-- SUPPLIED MATERIAL follows --
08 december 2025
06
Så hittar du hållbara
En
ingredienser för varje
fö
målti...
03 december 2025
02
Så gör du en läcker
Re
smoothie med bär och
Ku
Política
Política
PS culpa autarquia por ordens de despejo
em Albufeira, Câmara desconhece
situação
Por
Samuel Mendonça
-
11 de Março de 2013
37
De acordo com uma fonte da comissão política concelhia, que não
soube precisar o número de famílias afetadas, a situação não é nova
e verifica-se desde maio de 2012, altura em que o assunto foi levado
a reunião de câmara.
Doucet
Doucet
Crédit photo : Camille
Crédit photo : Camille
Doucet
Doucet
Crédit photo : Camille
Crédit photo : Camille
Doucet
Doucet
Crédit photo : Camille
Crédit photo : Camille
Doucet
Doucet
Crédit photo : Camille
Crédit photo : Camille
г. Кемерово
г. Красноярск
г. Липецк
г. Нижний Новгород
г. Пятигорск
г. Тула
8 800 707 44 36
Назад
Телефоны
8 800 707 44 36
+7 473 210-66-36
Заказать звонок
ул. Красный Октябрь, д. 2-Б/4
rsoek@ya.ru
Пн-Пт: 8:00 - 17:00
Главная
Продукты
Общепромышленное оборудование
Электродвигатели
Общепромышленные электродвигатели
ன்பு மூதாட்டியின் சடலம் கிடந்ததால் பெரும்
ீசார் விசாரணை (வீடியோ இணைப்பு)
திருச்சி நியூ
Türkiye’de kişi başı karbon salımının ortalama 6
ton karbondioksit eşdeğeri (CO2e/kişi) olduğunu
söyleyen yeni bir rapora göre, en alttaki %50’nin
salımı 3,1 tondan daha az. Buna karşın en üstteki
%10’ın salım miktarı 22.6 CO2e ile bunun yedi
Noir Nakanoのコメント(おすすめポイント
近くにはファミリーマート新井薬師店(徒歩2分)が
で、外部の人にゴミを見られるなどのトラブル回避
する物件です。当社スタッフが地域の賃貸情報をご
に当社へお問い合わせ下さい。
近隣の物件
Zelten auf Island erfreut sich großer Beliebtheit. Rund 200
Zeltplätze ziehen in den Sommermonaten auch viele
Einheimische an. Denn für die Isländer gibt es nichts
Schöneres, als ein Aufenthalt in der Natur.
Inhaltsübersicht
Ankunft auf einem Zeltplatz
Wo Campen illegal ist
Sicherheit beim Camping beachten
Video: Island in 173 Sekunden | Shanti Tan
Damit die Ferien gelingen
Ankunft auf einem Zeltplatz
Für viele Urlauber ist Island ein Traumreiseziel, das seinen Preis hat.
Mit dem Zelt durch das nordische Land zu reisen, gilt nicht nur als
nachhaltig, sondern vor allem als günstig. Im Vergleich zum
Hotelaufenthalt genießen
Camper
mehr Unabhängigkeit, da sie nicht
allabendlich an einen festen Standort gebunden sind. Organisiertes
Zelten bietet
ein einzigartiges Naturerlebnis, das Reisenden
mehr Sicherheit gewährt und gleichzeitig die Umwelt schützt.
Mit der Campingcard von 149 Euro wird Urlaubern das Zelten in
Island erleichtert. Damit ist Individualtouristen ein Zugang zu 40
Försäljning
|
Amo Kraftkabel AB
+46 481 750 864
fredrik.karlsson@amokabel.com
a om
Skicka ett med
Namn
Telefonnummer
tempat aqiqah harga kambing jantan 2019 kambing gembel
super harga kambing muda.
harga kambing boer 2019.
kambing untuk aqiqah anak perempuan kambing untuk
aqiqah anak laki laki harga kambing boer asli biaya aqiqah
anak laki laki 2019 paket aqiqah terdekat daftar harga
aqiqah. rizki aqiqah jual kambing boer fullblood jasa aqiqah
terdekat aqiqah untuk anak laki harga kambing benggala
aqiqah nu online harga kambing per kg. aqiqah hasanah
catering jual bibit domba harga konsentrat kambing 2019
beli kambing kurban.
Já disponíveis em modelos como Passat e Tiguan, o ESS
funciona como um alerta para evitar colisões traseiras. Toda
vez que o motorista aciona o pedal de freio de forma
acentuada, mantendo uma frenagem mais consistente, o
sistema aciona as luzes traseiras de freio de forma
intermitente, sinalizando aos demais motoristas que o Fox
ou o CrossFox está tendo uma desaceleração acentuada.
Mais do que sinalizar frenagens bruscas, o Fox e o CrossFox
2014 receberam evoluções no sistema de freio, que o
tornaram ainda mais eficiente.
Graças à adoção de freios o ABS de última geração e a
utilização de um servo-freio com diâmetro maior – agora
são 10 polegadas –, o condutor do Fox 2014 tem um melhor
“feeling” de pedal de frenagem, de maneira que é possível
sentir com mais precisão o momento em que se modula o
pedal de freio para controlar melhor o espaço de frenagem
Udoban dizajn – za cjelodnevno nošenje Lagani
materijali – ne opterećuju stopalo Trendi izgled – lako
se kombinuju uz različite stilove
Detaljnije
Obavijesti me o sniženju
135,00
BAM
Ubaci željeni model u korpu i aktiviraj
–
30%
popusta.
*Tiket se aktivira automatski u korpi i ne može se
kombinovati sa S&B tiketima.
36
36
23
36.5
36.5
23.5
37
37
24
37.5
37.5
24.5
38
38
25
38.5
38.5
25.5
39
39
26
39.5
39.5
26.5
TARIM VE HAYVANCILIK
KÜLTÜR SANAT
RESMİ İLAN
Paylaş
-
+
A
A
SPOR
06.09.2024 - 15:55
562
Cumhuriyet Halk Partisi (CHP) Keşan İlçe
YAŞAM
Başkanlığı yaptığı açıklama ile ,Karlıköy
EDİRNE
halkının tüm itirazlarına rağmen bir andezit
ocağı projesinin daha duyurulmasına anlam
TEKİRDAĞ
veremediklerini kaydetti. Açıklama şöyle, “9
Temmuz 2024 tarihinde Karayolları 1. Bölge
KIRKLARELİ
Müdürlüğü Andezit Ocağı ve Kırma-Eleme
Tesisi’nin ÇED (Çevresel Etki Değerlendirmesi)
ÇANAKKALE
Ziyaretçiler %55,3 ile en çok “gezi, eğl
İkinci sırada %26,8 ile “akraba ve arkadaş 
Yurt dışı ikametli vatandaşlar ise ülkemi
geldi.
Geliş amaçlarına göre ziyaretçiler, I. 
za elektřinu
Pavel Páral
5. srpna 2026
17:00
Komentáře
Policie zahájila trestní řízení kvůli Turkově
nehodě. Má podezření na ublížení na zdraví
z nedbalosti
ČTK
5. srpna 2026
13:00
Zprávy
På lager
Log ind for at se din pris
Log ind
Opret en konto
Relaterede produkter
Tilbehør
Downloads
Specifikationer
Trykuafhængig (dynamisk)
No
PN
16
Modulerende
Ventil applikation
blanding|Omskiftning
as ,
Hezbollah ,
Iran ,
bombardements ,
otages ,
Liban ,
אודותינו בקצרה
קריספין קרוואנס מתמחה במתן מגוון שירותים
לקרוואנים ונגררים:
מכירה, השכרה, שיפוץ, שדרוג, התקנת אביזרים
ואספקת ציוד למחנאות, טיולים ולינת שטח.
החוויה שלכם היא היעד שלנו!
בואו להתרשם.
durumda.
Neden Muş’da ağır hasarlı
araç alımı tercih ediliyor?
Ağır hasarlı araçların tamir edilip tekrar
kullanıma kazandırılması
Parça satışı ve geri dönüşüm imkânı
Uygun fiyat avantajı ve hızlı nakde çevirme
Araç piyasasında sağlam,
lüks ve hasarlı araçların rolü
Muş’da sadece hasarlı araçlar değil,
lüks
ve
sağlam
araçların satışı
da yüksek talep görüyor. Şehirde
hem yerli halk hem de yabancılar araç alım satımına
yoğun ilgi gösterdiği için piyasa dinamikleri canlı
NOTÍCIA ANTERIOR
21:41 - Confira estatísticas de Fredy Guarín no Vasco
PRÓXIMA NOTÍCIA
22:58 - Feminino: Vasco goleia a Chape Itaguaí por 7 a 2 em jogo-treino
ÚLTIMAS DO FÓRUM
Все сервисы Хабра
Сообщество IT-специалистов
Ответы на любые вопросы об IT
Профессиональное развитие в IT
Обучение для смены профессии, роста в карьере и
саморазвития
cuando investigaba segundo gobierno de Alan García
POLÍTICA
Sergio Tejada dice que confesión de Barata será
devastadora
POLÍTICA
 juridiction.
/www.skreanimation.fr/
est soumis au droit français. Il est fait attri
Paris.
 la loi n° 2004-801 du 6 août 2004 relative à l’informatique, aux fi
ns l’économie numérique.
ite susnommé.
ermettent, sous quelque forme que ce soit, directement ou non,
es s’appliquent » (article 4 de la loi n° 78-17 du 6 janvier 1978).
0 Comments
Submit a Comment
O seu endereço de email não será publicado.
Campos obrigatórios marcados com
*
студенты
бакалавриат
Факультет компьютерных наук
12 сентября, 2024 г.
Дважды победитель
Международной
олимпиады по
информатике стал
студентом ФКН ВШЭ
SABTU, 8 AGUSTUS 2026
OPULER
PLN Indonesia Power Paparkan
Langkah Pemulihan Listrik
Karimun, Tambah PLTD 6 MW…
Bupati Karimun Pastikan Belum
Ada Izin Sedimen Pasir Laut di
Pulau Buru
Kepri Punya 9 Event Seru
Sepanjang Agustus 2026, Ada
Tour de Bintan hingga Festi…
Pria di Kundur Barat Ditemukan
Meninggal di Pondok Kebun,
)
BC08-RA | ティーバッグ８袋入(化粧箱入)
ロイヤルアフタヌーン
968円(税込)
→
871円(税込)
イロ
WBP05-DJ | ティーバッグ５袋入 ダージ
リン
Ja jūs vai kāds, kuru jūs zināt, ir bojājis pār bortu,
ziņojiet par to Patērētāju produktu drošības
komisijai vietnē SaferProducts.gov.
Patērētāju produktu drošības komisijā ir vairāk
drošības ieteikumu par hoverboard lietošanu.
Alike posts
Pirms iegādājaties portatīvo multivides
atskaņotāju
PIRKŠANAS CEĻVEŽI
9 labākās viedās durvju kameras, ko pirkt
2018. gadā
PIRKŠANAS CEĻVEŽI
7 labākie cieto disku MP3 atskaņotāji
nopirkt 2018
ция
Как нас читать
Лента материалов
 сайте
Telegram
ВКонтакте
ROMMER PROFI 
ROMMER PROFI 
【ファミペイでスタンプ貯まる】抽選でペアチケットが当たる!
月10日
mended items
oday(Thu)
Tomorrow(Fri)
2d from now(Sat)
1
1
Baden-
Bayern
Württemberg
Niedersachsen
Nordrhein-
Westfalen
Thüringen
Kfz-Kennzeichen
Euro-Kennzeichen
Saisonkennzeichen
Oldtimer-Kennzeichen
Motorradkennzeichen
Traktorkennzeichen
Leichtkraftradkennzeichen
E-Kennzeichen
-- SUPPLIED MATERIAL concluded --
EXERCISE DESCRIPTION: State how many lines of the listing include "viele", and write nothing else.

YOUR SOLUTION: 2